▸ What is being asked: Keep only the lines from the start of the data through the line containing "ion nettoyante", and output them exactly.

▸ Stored items from a collection:
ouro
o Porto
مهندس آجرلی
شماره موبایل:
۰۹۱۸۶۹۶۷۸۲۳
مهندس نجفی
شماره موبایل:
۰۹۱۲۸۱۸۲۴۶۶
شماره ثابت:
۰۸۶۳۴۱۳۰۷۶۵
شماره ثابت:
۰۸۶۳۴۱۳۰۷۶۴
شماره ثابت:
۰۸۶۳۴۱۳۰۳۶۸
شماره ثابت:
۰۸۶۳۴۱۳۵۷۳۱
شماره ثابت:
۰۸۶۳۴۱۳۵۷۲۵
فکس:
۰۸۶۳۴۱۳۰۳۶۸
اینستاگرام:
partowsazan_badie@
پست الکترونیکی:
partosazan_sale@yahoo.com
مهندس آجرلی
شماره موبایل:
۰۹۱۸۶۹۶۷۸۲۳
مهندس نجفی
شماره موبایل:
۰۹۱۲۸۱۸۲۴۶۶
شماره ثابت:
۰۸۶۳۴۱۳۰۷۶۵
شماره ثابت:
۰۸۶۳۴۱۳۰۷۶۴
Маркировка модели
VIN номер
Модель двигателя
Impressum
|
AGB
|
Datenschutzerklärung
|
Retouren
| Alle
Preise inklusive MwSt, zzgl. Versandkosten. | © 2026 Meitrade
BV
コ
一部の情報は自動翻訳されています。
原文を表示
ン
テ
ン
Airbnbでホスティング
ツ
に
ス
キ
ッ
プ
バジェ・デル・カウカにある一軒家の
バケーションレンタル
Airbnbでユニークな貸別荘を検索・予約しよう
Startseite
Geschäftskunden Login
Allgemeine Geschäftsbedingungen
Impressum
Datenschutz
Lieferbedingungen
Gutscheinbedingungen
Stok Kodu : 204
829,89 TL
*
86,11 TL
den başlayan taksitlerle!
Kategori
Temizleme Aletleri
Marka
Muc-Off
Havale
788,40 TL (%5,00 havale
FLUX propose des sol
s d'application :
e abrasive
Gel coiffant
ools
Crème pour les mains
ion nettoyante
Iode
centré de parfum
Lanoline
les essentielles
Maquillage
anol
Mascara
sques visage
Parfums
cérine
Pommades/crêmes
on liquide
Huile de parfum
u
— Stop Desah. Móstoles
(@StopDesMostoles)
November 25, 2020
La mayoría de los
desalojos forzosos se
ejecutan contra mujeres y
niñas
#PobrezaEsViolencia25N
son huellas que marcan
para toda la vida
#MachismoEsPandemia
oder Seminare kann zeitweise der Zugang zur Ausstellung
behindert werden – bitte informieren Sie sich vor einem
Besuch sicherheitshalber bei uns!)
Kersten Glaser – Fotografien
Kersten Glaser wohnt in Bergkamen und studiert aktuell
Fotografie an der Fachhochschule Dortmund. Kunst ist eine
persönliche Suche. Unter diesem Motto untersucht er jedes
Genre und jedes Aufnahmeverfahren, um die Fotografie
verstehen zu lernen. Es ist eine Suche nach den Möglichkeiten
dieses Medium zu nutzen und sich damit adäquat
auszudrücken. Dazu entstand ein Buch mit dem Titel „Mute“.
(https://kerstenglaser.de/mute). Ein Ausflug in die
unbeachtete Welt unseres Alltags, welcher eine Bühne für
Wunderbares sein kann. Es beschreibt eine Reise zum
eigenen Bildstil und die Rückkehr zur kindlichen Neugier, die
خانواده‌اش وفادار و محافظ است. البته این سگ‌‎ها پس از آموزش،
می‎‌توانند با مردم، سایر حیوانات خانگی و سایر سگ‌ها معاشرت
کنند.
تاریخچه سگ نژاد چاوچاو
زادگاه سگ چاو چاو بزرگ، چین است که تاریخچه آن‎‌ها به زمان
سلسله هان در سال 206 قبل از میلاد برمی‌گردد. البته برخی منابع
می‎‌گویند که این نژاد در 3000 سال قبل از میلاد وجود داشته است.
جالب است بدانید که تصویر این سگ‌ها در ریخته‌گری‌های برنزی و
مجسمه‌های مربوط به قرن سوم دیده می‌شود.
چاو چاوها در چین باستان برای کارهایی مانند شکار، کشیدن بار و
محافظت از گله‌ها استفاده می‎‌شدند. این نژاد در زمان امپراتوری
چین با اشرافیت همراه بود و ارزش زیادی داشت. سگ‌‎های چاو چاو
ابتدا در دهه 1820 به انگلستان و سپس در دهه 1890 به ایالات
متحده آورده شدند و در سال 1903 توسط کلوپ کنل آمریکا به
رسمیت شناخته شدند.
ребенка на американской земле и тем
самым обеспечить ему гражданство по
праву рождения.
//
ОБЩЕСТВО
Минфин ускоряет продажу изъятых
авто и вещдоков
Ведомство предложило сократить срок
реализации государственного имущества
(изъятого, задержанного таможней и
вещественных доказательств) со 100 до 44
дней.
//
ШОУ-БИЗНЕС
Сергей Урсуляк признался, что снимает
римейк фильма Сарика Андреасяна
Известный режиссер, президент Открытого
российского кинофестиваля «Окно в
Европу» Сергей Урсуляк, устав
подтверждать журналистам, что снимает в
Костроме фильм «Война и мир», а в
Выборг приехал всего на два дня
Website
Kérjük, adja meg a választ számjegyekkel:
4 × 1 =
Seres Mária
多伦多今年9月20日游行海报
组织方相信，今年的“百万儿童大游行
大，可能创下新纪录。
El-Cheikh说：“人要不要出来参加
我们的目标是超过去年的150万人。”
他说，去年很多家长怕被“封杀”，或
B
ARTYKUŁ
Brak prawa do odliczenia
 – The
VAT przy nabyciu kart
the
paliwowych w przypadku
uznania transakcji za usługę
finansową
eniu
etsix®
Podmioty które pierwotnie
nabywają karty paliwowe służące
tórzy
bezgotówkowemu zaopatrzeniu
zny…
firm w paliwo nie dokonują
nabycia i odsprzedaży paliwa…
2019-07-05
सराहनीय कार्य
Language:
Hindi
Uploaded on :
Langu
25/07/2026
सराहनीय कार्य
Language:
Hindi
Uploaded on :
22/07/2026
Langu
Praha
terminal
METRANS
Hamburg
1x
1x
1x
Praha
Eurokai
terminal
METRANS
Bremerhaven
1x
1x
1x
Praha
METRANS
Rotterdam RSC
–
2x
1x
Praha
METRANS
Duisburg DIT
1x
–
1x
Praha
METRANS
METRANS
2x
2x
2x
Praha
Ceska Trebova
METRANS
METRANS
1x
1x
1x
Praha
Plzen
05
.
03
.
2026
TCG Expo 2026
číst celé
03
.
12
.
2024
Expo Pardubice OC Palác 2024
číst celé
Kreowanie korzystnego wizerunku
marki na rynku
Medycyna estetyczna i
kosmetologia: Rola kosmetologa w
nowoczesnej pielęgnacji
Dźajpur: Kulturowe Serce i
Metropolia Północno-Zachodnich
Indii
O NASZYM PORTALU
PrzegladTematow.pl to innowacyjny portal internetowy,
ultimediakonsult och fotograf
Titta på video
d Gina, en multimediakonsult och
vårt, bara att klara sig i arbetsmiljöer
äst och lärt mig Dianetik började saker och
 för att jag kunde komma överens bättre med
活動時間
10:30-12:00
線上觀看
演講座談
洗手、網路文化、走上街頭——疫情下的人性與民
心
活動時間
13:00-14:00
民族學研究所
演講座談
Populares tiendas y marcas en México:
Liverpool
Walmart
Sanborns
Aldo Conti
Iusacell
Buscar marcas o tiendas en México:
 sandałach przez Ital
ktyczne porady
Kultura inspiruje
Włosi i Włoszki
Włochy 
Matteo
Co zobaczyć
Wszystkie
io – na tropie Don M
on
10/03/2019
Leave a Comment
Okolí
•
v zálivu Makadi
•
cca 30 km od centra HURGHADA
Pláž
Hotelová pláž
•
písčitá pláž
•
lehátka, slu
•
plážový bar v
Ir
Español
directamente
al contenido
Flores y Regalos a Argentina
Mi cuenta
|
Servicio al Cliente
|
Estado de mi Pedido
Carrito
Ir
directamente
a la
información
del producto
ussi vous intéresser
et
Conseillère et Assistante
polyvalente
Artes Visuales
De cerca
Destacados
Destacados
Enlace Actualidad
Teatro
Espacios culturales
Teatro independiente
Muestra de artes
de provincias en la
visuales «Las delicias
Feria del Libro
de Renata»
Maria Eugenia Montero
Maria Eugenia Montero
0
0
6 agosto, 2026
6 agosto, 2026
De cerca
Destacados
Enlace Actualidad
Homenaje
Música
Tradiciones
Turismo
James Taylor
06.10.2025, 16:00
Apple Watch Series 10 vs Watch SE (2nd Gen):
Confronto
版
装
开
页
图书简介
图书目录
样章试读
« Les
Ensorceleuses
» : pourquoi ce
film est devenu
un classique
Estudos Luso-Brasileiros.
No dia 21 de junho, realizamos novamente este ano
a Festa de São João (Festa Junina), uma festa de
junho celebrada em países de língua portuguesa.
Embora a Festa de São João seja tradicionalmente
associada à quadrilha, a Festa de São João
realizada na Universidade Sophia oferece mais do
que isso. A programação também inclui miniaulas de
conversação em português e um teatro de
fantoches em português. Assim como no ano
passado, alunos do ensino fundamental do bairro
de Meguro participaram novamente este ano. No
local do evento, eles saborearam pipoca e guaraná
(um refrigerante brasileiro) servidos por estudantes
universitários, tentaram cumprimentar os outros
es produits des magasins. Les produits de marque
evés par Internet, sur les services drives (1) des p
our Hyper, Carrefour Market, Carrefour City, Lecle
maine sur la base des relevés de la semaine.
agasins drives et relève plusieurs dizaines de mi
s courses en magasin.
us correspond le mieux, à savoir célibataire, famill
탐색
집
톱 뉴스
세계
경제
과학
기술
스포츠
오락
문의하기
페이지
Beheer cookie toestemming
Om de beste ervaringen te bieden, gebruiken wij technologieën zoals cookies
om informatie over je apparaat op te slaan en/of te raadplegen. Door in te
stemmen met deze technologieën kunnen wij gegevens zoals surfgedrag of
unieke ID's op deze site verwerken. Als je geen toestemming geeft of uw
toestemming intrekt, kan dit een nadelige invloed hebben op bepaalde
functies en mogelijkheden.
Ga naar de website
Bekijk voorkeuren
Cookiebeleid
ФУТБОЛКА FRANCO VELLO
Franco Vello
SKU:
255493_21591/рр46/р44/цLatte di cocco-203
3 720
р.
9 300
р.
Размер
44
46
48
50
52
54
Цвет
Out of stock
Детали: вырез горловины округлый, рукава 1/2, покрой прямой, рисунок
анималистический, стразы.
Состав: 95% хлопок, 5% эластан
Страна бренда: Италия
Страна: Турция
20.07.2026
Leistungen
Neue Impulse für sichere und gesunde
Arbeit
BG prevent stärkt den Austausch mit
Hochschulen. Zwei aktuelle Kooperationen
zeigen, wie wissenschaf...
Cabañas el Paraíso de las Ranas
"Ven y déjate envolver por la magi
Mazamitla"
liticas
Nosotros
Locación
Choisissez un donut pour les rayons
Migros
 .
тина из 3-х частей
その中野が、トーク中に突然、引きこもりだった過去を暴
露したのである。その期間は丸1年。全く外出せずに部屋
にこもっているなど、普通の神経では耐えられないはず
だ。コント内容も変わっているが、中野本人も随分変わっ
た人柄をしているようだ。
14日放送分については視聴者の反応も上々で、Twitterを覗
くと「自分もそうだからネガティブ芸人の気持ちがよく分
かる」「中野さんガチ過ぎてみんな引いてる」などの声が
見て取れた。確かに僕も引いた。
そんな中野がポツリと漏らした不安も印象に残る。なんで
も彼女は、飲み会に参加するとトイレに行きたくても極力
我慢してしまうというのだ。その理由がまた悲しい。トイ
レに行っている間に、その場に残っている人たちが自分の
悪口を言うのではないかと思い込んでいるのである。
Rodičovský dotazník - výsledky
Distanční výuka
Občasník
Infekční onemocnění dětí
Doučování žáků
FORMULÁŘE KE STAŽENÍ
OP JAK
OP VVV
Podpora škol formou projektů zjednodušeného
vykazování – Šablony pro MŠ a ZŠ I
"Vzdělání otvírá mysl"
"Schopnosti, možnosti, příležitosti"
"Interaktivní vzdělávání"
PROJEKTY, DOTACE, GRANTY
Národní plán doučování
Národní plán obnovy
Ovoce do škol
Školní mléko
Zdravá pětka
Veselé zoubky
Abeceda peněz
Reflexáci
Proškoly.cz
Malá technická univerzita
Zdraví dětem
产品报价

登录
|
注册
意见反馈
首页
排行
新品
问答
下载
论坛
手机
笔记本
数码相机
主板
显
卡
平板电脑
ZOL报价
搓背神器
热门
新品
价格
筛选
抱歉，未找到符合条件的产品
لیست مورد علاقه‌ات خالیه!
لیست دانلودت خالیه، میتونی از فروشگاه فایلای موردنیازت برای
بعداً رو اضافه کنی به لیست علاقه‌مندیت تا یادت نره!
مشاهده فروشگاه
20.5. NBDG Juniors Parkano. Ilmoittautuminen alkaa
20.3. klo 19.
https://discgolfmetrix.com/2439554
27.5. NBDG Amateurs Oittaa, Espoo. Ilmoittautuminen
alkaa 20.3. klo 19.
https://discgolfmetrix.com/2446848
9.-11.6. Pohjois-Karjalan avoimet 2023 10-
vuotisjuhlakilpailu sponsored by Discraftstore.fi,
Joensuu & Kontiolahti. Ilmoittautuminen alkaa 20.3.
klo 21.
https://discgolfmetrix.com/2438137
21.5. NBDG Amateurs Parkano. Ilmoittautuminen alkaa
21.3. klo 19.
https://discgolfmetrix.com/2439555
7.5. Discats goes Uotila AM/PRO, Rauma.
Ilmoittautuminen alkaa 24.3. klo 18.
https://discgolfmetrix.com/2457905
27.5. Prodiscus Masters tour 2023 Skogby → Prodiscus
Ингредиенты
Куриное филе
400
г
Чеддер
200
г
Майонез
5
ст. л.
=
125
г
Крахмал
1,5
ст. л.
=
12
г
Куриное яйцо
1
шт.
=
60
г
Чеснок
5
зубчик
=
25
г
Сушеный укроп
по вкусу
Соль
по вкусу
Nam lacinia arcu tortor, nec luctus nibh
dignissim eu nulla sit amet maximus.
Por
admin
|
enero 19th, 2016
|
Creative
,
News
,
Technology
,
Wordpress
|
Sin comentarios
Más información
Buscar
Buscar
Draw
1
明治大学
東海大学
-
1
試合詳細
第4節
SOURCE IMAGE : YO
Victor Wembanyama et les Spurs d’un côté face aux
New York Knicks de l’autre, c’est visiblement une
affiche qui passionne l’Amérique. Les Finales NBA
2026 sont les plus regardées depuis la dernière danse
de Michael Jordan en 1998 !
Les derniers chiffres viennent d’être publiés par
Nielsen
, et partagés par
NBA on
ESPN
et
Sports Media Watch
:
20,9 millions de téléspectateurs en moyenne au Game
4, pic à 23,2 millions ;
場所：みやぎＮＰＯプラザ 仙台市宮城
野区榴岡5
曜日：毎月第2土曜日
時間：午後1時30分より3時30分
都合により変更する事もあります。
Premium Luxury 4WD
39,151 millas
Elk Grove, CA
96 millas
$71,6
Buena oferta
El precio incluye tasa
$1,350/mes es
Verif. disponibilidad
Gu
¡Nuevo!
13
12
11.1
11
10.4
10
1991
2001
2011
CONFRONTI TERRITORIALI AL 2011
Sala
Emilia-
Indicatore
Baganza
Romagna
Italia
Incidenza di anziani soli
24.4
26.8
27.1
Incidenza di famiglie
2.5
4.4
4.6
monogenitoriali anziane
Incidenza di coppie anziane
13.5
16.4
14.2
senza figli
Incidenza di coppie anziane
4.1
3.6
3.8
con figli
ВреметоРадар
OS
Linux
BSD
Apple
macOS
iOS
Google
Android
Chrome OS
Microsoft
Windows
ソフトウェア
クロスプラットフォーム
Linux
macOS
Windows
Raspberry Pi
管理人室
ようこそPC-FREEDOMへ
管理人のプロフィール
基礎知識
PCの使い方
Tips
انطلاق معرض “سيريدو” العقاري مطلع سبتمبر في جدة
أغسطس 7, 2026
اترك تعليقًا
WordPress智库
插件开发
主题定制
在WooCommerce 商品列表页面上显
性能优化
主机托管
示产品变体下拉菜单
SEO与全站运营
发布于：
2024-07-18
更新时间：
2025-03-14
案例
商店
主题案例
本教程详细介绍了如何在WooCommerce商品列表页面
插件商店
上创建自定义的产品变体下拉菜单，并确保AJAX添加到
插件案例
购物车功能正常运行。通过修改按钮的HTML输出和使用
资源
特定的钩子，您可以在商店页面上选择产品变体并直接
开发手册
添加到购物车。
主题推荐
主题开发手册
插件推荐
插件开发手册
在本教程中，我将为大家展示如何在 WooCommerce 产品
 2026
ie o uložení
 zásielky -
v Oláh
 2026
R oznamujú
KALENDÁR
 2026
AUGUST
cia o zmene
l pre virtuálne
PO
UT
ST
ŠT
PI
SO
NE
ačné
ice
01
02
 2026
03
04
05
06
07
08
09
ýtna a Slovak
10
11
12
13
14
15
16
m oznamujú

▸ Result for this exercise:
ouro
o Porto
مهندس آجرلی
شماره موبایل:
۰۹۱۸۶۹۶۷۸۲۳
مهندس نجفی
شماره موبایل:
۰۹۱۲۸۱۸۲۴۶۶
شماره ثابت:
۰۸۶۳۴۱۳۰۷۶۵
شماره ثابت:
۰۸۶۳۴۱۳۰۷۶۴
شماره ثابت:
۰۸۶۳۴۱۳۰۳۶۸
شماره ثابت:
۰۸۶۳۴۱۳۵۷۳۱
شماره ثابت:
۰۸۶۳۴۱۳۵۷۲۵
فکس:
۰۸۶۳۴۱۳۰۳۶۸
اینستاگرام:
partowsazan_badie@
پست الکترونیکی:
partosazan_sale@yahoo.com
مهندس آجرلی
شماره موبایل:
۰۹۱۸۶۹۶۷۸۲۳
مهندس نجفی
شماره موبایل:
۰۹۱۲۸۱۸۲۴۶۶
شماره ثابت:
۰۸۶۳۴۱۳۰۷۶۵
شماره ثابت:
۰۸۶۳۴۱۳۰۷۶۴
Маркировка модели
VIN номер
Модель двигателя
Impressum
|
AGB
|
Datenschutzerklärung
|
Retouren
| Alle
Preise inklusive MwSt, zzgl. Versandkosten. | © 2026 Meitrade
BV
コ
一部の情報は自動翻訳されています。
原文を表示
ン
テ
ン
Airbnbでホスティング
ツ
に
ス
キ
ッ
プ
バジェ・デル・カウカにある一軒家の
バケーションレンタル
Airbnbでユニークな貸別荘を検索・予約しよう
Startseite
Geschäftskunden Login
Allgemeine Geschäftsbedingungen
Impressum
Datenschutz
Lieferbedingungen
Gutscheinbedingungen
Stok Kodu : 204
829,89 TL
*
86,11 TL
den başlayan taksitlerle!
Kategori
Temizleme Aletleri
Marka
Muc-Off
Havale
788,40 TL (%5,00 havale
FLUX propose des sol
s d'application :
e abrasive
Gel coiffant
ools
Crème pour les mains
ion nettoyante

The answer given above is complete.